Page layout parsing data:
┌──

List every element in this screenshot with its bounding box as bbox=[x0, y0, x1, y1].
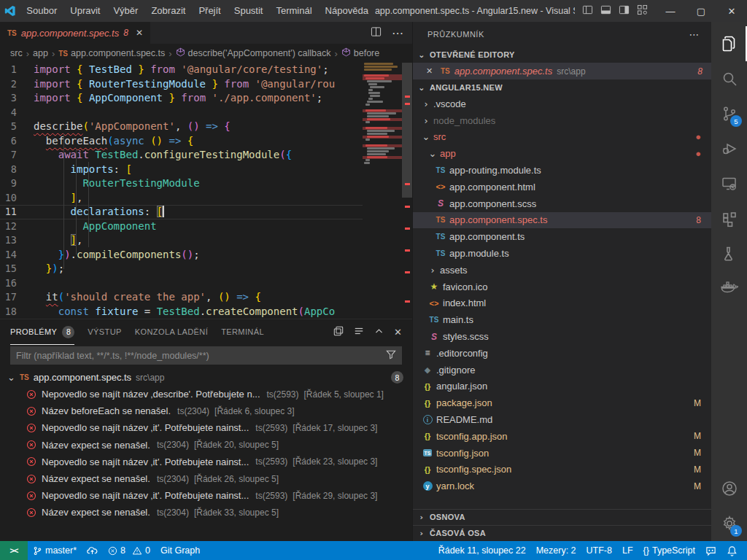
panel-tab-konzola-lad-n-[interactable]: KONZOLA LADĚNÍ bbox=[135, 319, 208, 345]
breadcrumb-item[interactable]: src bbox=[10, 48, 23, 58]
activity-extensions-icon[interactable] bbox=[711, 201, 747, 236]
tree-file-.editorconfig[interactable]: ≡.editorconfig bbox=[413, 345, 711, 362]
customize-layout-icon[interactable] bbox=[637, 4, 648, 18]
tab-close-icon[interactable]: ✕ bbox=[136, 28, 143, 38]
code-line-4[interactable]: 4 bbox=[0, 106, 363, 120]
toggle-sidebar-icon[interactable] bbox=[582, 4, 593, 18]
close-icon[interactable]: ✕ bbox=[426, 66, 436, 76]
tree-file-app-routing.module.ts[interactable]: TSapp-routing.module.ts bbox=[413, 162, 711, 179]
code-line-11[interactable]: 11 declarations: [ bbox=[0, 205, 363, 219]
account-icon[interactable] bbox=[711, 471, 747, 506]
minimap[interactable] bbox=[363, 63, 402, 319]
tree-file-app.module.ts[interactable]: TSapp.module.ts bbox=[413, 245, 711, 262]
problem-item[interactable]: Název expect se nenašel.ts(2304)[Řádek 2… bbox=[0, 470, 412, 487]
tree-file-main.ts[interactable]: TSmain.ts bbox=[413, 311, 711, 328]
tree-file-package.json[interactable]: {}package.jsonM bbox=[413, 394, 711, 411]
panel-tab-v-stup[interactable]: VÝSTUP bbox=[88, 319, 121, 345]
scrollbar-thumb[interactable] bbox=[402, 63, 412, 198]
breadcrumb-item[interactable]: before bbox=[341, 47, 379, 59]
maximize-button[interactable]: ▢ bbox=[686, 0, 716, 22]
open-editor-item[interactable]: ✕ TS app.component.spec.ts src\app 8 bbox=[413, 63, 711, 79]
code-line-9[interactable]: 9 RouterTestingModule bbox=[0, 176, 363, 191]
remote-indicator[interactable]: >< bbox=[0, 541, 28, 560]
panel-tab-termin-l[interactable]: TERMINÁL bbox=[221, 319, 264, 345]
code-line-1[interactable]: 1import { TestBed } from '@angular/core/… bbox=[0, 63, 363, 77]
tree-file-styles.scss[interactable]: Sstyles.scss bbox=[413, 328, 711, 345]
tree-file-app.component.ts[interactable]: TSapp.component.ts bbox=[413, 228, 711, 245]
menu-soubor[interactable]: Soubor bbox=[20, 0, 63, 22]
activity-testing-icon[interactable] bbox=[711, 236, 747, 271]
code-line-18[interactable]: 18 const fixture = TestBed.createCompone… bbox=[0, 305, 363, 319]
close-panel-icon[interactable]: ✕ bbox=[394, 327, 402, 338]
code-line-7[interactable]: 7 await TestBed.configureTestingModule({ bbox=[0, 148, 363, 163]
cursor-position-item[interactable]: Řádek 11, sloupec 22 bbox=[433, 541, 531, 560]
problem-item[interactable]: Název expect se nenašel.ts(2304)[Řádek 3… bbox=[0, 504, 412, 521]
explorer-more-actions-icon[interactable]: ⋯ bbox=[689, 28, 700, 40]
tree-file-.gitignore[interactable]: ◆.gitignore bbox=[413, 362, 711, 378]
tree-folder-src[interactable]: ⌄src● bbox=[413, 129, 711, 146]
tree-file-tsconfig.json[interactable]: TStsconfig.jsonM bbox=[413, 445, 711, 462]
outline-section-header[interactable]: › OSNOVA bbox=[413, 509, 711, 525]
menu-výběr[interactable]: Výběr bbox=[107, 0, 144, 22]
tree-file-app.component.scss[interactable]: Sapp.component.scss bbox=[413, 195, 711, 212]
maximize-panel-icon[interactable] bbox=[374, 326, 384, 339]
code-line-12[interactable]: 12 AppComponent bbox=[0, 219, 363, 234]
tree-file-tsconfig.app.json[interactable]: {}tsconfig.app.jsonM bbox=[413, 428, 711, 445]
tree-file-app.component.spec.ts[interactable]: TSapp.component.spec.ts8 bbox=[413, 212, 711, 229]
minimize-button[interactable]: — bbox=[655, 0, 686, 22]
code-line-5[interactable]: 5describe('AppComponent', () => { bbox=[0, 120, 363, 134]
notifications-bell-icon[interactable] bbox=[721, 541, 743, 560]
tree-file-favicon.ico[interactable]: ★favicon.ico bbox=[413, 279, 711, 295]
language-mode-item[interactable]: {} TypeScript bbox=[638, 541, 700, 560]
code-line-13[interactable]: 13 ], bbox=[0, 233, 363, 248]
project-section-header[interactable]: ⌄ ANGULAR15.NEW bbox=[413, 79, 711, 96]
code-line-16[interactable]: 16 bbox=[0, 276, 363, 291]
code-line-15[interactable]: 15 }); bbox=[0, 262, 363, 276]
encoding-item[interactable]: UTF-8 bbox=[581, 541, 617, 560]
open-editors-section-header[interactable]: ⌄ OTEVŘENÉ EDITORY bbox=[413, 47, 711, 63]
tree-file-angular.json[interactable]: {}angular.json bbox=[413, 378, 711, 395]
close-button[interactable]: ✕ bbox=[716, 0, 747, 22]
problems-status-item[interactable]: 8 0 bbox=[103, 541, 155, 560]
menu-spustit[interactable]: Spustit bbox=[228, 0, 270, 22]
problems-file-group[interactable]: ⌄ TS app.component.spec.ts src\app 8 bbox=[0, 369, 412, 386]
toggle-panel-icon[interactable] bbox=[600, 4, 611, 18]
activity-remote-explorer-icon[interactable] bbox=[711, 166, 747, 201]
problem-item[interactable]: Nepovedlo se najít název ‚it'. Potřebuje… bbox=[0, 487, 412, 504]
open-in-editor-icon[interactable] bbox=[333, 326, 344, 339]
filter-funnel-icon[interactable] bbox=[380, 349, 402, 362]
code-line-8[interactable]: 8 imports: [ bbox=[0, 163, 363, 177]
sync-changes-item[interactable] bbox=[82, 541, 103, 560]
code-line-3[interactable]: 3import { AppComponent } from './app.com… bbox=[0, 91, 363, 106]
code-line-17[interactable]: 17 it('should create the app', () => { bbox=[0, 290, 363, 305]
breadcrumb-item[interactable]: TSapp.component.spec.ts bbox=[58, 48, 165, 58]
timeline-section-header[interactable]: › ČASOVÁ OSA bbox=[413, 525, 711, 541]
code-line-6[interactable]: 6 beforeEach(async () => { bbox=[0, 134, 363, 149]
code-line-14[interactable]: 14 }).compileComponents(); bbox=[0, 248, 363, 262]
problem-item[interactable]: Název beforeEach se nenašel.ts(2304)[Řád… bbox=[0, 402, 412, 419]
tree-file-README.md[interactable]: iREADME.md bbox=[413, 411, 711, 428]
problem-item[interactable]: Nepovedlo se najít název ‚it'. Potřebuje… bbox=[0, 419, 412, 436]
tab-app-component-spec[interactable]: TS app.component.spec.ts 8 ✕ bbox=[0, 22, 150, 44]
git-graph-item[interactable]: Git Graph bbox=[155, 541, 205, 560]
tree-file-app.component.html[interactable]: <>app.component.html bbox=[413, 179, 711, 195]
menu-upravit[interactable]: Upravit bbox=[63, 0, 107, 22]
more-actions-icon[interactable]: ⋯ bbox=[392, 26, 403, 40]
menu-terminál[interactable]: Terminál bbox=[269, 0, 318, 22]
tree-folder-.vscode[interactable]: ›.vscode bbox=[413, 96, 711, 112]
settings-gear-icon[interactable]: 1 bbox=[711, 506, 747, 541]
tree-file-yarn.lock[interactable]: yyarn.lockM bbox=[413, 478, 711, 494]
tree-file-index.html[interactable]: <>index.html bbox=[413, 295, 711, 312]
problem-item[interactable]: Nepovedlo se najít název ‚it'. Potřebuje… bbox=[0, 454, 412, 470]
indentation-item[interactable]: Mezery: 2 bbox=[531, 541, 581, 560]
problem-item[interactable]: Název expect se nenašel.ts(2304)[Řádek 2… bbox=[0, 437, 412, 454]
feedback-icon[interactable] bbox=[700, 541, 721, 560]
editor-scrollbar[interactable] bbox=[402, 63, 412, 319]
panel-tab-probl-my[interactable]: PROBLÉMY8 bbox=[10, 319, 74, 345]
tree-folder-app[interactable]: ⌄app● bbox=[413, 145, 711, 162]
tree-file-tsconfig.spec.json[interactable]: {}tsconfig.spec.jsonM bbox=[413, 462, 711, 478]
activity-explorer-icon[interactable] bbox=[711, 26, 747, 61]
activity-search-icon[interactable] bbox=[711, 61, 747, 96]
activity-run-debug-icon[interactable] bbox=[711, 131, 747, 166]
split-editor-icon[interactable] bbox=[371, 26, 382, 40]
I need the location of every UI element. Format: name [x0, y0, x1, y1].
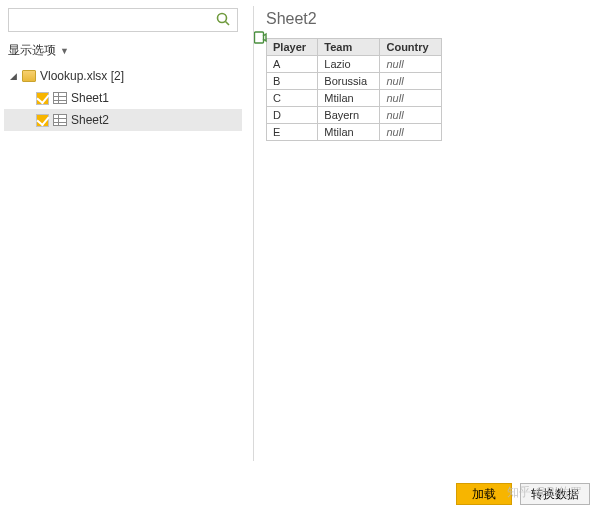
tree-sheet-node[interactable]: Sheet1: [4, 87, 242, 109]
svg-rect-2: [255, 32, 264, 43]
table-row[interactable]: ALazionull: [267, 56, 442, 73]
cell: Mtilan: [318, 124, 380, 141]
tree-file-node[interactable]: ◢ Vlookup.xlsx [2]: [4, 65, 242, 87]
cell: A: [267, 56, 318, 73]
table-row[interactable]: CMtilannull: [267, 90, 442, 107]
tree-file-label: Vlookup.xlsx [2]: [40, 69, 124, 83]
caret-down-icon[interactable]: ◢: [8, 71, 18, 81]
transform-data-button[interactable]: 转换数据: [520, 483, 590, 505]
load-button[interactable]: 加载: [456, 483, 512, 505]
cell: Borussia: [318, 73, 380, 90]
display-options[interactable]: 显示选项 ▼: [0, 36, 246, 65]
cell: Mtilan: [318, 90, 380, 107]
folder-icon: [22, 70, 36, 82]
cell: E: [267, 124, 318, 141]
cell: null: [380, 107, 442, 124]
cell: null: [380, 90, 442, 107]
checkbox-checked-icon[interactable]: [36, 114, 49, 127]
column-header[interactable]: Player: [267, 39, 318, 56]
table-row[interactable]: DBayernnull: [267, 107, 442, 124]
cell: D: [267, 107, 318, 124]
svg-point-0: [218, 14, 227, 23]
search-box[interactable]: [8, 8, 238, 32]
preview-pane: Sheet2 Player Team Country ALazionullBBo…: [246, 0, 600, 511]
cell: C: [267, 90, 318, 107]
tree-sheet-node[interactable]: Sheet2: [4, 109, 242, 131]
checkbox-checked-icon[interactable]: [36, 92, 49, 105]
preview-title: Sheet2: [266, 10, 594, 28]
tree-sheet-label: Sheet2: [71, 113, 109, 127]
chevron-down-icon: ▼: [60, 46, 69, 56]
cell: Bayern: [318, 107, 380, 124]
cell: null: [380, 73, 442, 90]
cell: B: [267, 73, 318, 90]
table-icon: [53, 92, 67, 104]
cell: null: [380, 56, 442, 73]
display-options-label: 显示选项: [8, 42, 56, 59]
refresh-icon[interactable]: [252, 30, 268, 46]
preview-table: Player Team Country ALazionullBBorussian…: [266, 38, 442, 141]
column-header[interactable]: Country: [380, 39, 442, 56]
table-icon: [53, 114, 67, 126]
navigator-tree: ◢ Vlookup.xlsx [2] Sheet1 Sheet2: [0, 65, 246, 131]
search-input[interactable]: [9, 9, 211, 29]
cell: Lazio: [318, 56, 380, 73]
search-icon[interactable]: [215, 11, 233, 29]
vertical-divider: [253, 6, 254, 461]
table-row[interactable]: EMtilannull: [267, 124, 442, 141]
tree-sheet-label: Sheet1: [71, 91, 109, 105]
cell: null: [380, 124, 442, 141]
dialog-footer: 加载 转换数据: [456, 483, 590, 505]
table-row[interactable]: BBorussianull: [267, 73, 442, 90]
svg-line-1: [226, 22, 230, 26]
navigator-pane: 显示选项 ▼ ◢ Vlookup.xlsx [2] Sheet1 Sheet2: [0, 0, 246, 511]
column-header[interactable]: Team: [318, 39, 380, 56]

└──

Please determine how many lines in the entries contain the word "search" and answer with the number alone.

4